Swords and snores: muddled 'Zorro' fails to impress

A beautiful maiden living within the walls of the enemy. A dashing young hero. An old master, skilled at the art of swordplay.

Such are the familiar ingredients of a classic adventure film, and such are the ingredients of "The Mask of Zorro." Such, too, however, are the ingredients of a parody of the classic adventure films, farcical in their familiarity. These elements are handled in "The Mask of Zorro" with an undecided mixture of seriousness and camp-like melodrama, creating a film that falls short of being a gripping adventure story yet also does not fully allow itself to enter the realm of self-conscious comedy. "The Mask of Zorro" is, unfortunately, a parody of itself.
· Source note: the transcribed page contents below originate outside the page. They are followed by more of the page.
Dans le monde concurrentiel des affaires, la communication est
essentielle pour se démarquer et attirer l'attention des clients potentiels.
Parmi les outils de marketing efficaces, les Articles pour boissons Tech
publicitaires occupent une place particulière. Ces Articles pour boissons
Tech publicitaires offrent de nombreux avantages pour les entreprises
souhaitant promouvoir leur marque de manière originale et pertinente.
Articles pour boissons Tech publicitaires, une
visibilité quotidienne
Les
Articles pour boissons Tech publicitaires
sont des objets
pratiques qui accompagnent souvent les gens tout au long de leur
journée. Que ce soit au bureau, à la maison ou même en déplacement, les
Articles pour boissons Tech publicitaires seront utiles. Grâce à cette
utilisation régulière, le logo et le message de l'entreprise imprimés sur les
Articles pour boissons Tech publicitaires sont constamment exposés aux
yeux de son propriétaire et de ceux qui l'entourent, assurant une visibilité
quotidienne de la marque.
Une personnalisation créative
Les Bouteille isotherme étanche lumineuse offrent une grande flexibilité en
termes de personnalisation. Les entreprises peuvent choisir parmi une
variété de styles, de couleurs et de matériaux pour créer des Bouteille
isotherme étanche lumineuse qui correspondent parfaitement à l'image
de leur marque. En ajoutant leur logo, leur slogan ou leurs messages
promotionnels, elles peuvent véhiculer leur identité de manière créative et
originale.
Anthony Hopkins, in his first action-hero role to date, is an aging

Zorro, imprisoned by a Spanish ruler that he helped to oust from power in a Mexico fighting for independence. When the ruler returns to Mexico with the hope of taking Californian land from Santa Anna to create his own republic, Zorro escapes and knows he must do battle once again. He is now, however, close to 60 years old.

Enter Antonio Banderas as Alejandro Murrieta, a bumbling bandit whose brother was killed by a Spanish soldier. The elder Zorro, recognizing Murrieta's passionate desire for revenge, takes him as a disciple, training him to be quick, skilled and, most importantly, charming. In short, he makes him another Zorro.

Banderas, the quintessential Latin romantic lead, is better suited to the part of the dashing young Zorro than Hopkins, who seems to not know what to do with himself when portraying a man in his 40s with the stature of a superhero. However, once settled into the role of the aging master, Hopkins returns comfortably to a role better suited for him, and one which he plays with ease. The old English charm and grace resurfaces.

The film's action begins quickly with Hopkins' first entrance as Zorro

in an introduction set 20 years prior to the central events of the film. This introduction serves to characterize Zorro and his fame among the Mexican people for whom he fights, presenting the viewer with a Zorro almost superhuman in his abilities. The masked man dances and prances and flips around an army of hundreds, elegantly slaying them with his shiny sword while a crowd of Mexican peasants look on and cheer.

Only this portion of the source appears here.